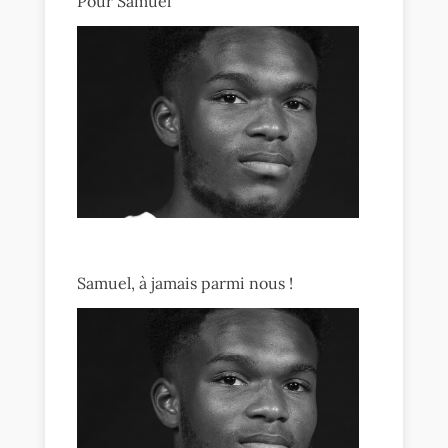
Pour Samuel
Samuel, à jamais parmi nous !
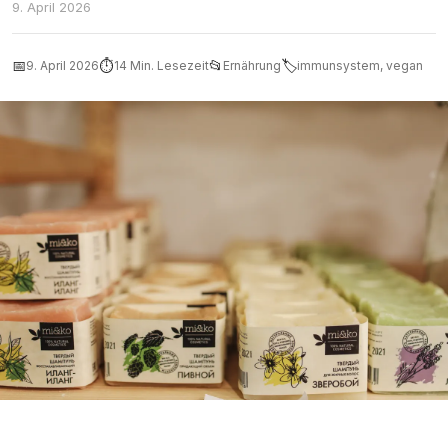
9. April 2026
📅
⏱
📂
🏷
9. April 2026
14 Min. Lesezeit
Ernährung
immunsystem, vegan
Bunte Schüssel mit immunstärkenden veganen Lebensmitteln —
Orangen, Kiwis, Brokkoli, Knoblauch und Ingwer auf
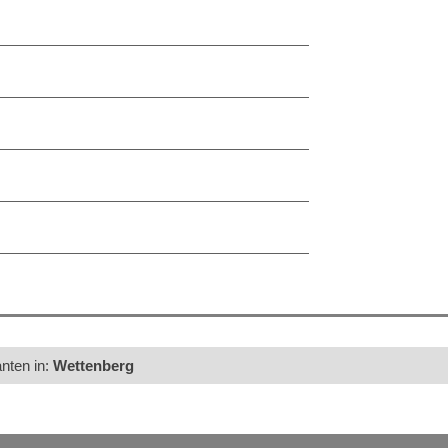
anten in:
Wettenberg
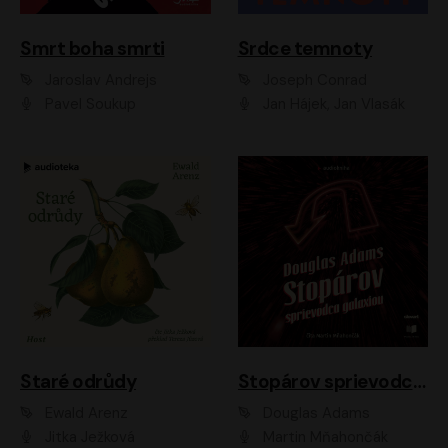
Smrt boha smrti
Srdce temnoty
Jaroslav Andrejs
Joseph Conrad
Pavel Soukup
Jan Hájek, Jan Vlasák
Staré odrůdy
Stopárov sprievodca galaxiou
Ewald Arenz
Douglas Adams
Jitka Ježková
Martin Mňahončák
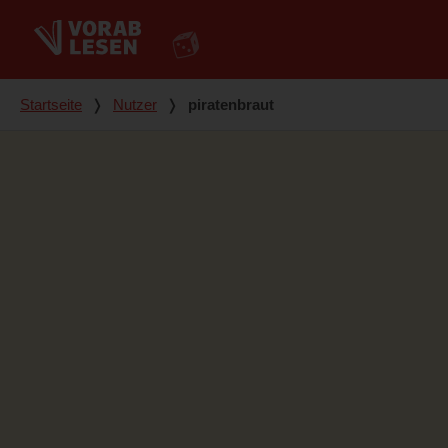
Du bist hier
Startseite
❭
Nutzer
❭
piratenbraut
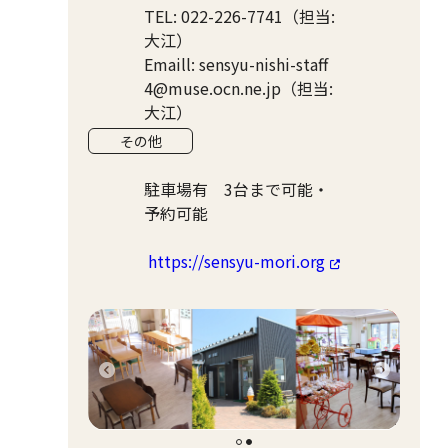
TEL: 022-226-7741（担当:
大江）
Emaill: sensyu-nishi-staff
4@muse.ocn.ne.jp（担当:
大江）
その他
駐車場有 3台まで可能・
予約可能
https://sensyu-mori.org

ACTIVITY> Please report how many lines in the records contain the string "sensyu", and write nothing besides that number.

REPLY> 2